Top of Supplied data
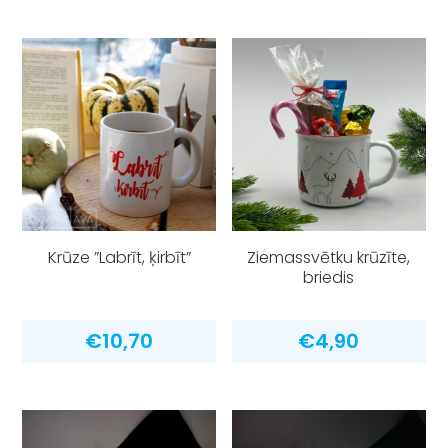
Krūze ”Labrīt, ķirbīt”
Ziemassvētku krūzīte,
briedis
€
10,70
€
4,90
Bottom of Supplied data
[To do]
Leave the pictures out, and transcribe each of the records exactly.

[Task output]
Krūze ”Labrīt, ķirbīt”
Ziemassvētku krūzīte,
briedis
€
10,70
€
4,90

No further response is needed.